Exercise objective =>
Only an exact copy of the entries, stripped of pictures, will serve as the answer.

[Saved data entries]

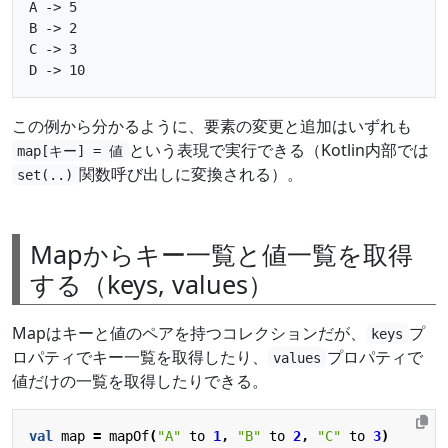
A -> 5

B -> 2

C -> 3

この例から分かるように、要素の変更と追加はいずれも
という表現で実行できる（Kotlin内部では
map[キー] = 値
関数呼び出しに変換される）。
set(..)
Mapからキー一覧と値一覧を取得
する（keys, values）
Mapはキーと値のペアを持つコレクションだが、
プ
keys
ロパティでキー一覧を取得したり、
プロパティで
values
値だけの一覧を取得したりできる。
val
map
=
mapOf
(
"A"
to
1
,
"B"
to
2
,
"C"
to
3
)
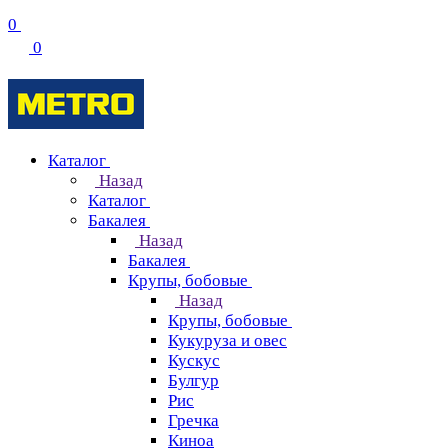
0
0
Каталог
Назад
Каталог
Бакалея
Назад
Бакалея
Крупы, бобовые
Назад
Крупы, бобовые
Кукуруза и овес
Кускус
Булгур
Рис
Гречка
Киноа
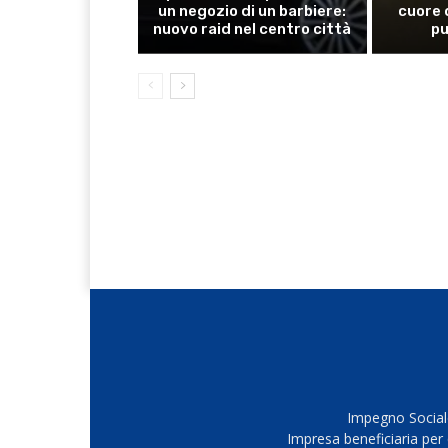
un negozio di un barbiere:
cuore 
nuovo raid nel centro città
pu
Impegno Sociale
Impresa beneficiaria per 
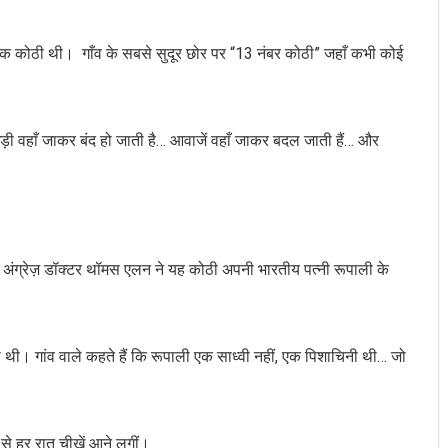
िन एक कोठी थी। गाँव के सबसे सुदूर छोर पर “13 नंबर कोठी” जहाँ कभी कोई
ड़ी वहाँ जाकर बंद हो जाती है… आवाजें वहाँ जाकर बदल जाती हैं… और
 एक अंग्रेज़ डॉक्टर थॉमस एलन ने यह कोठी अपनी भारतीय पत्नी रूपाली के
खती थी। गांव वाले कहते हैं कि रूपाली एक साध्वी नहीं, एक पिशाचिनी थी… जो
े हर रात चीखें आने लगीं।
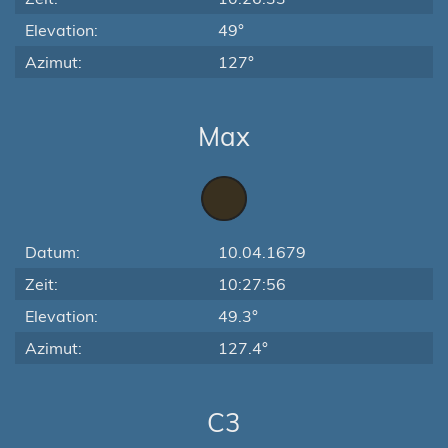
Elevation:
49°
Azimut:
127°
Max
Datum:
10.04.1679
Zeit:
10:27:56
Elevation:
49.3°
Azimut:
127.4°
C3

Answer area =>
A -> 5

B -> 2

C -> 3

この例から分かるように、要素の変更と追加はいずれも
という表現で実行できる（Kotlin内部では
map[キー] = 値
関数呼び出しに変換される）。
set(..)
Mapからキー一覧と値一覧を取得
する（keys, values）
Mapはキーと値のペアを持つコレクションだが、
プ
keys
ロパティでキー一覧を取得したり、
プロパティで
values
値だけの一覧を取得したりできる。
val
map
=
mapOf
(
"A"
to
1
,
"B"
to
2
,
"C"
to
3
)
0
0
Каталог
Назад
Каталог
Бакалея
Назад
Бакалея
Крупы, бобовые
Назад
Крупы, бобовые
Кукуруза и овес
Кускус
Булгур
Рис
Гречка
Киноа
un negozio di un barbiere:
cuore 
nuovo raid nel centro città
pu
Impegno Sociale
Impresa beneficiaria per 
िन एक कोठी थी। गाँव के सबसे सुदूर छोर पर “13 नंबर कोठी” जहाँ कभी कोई
ड़ी वहाँ जाकर बंद हो जाती है… आवाजें वहाँ जाकर बदल जाती हैं… और
 एक अंग्रेज़ डॉक्टर थॉमस एलन ने यह कोठी अपनी भारतीय पत्नी रूपाली के
खती थी। गांव वाले कहते हैं कि रूपाली एक साध्वी नहीं, एक पिशाचिनी थी… जो
े हर रात चीखें आने लगीं।
Elevation:
49°
Azimut:
127°
Max
Datum:
10.04.1679
Zeit:
10:27:56
Elevation:
49.3°
Azimut:
127.4°
C3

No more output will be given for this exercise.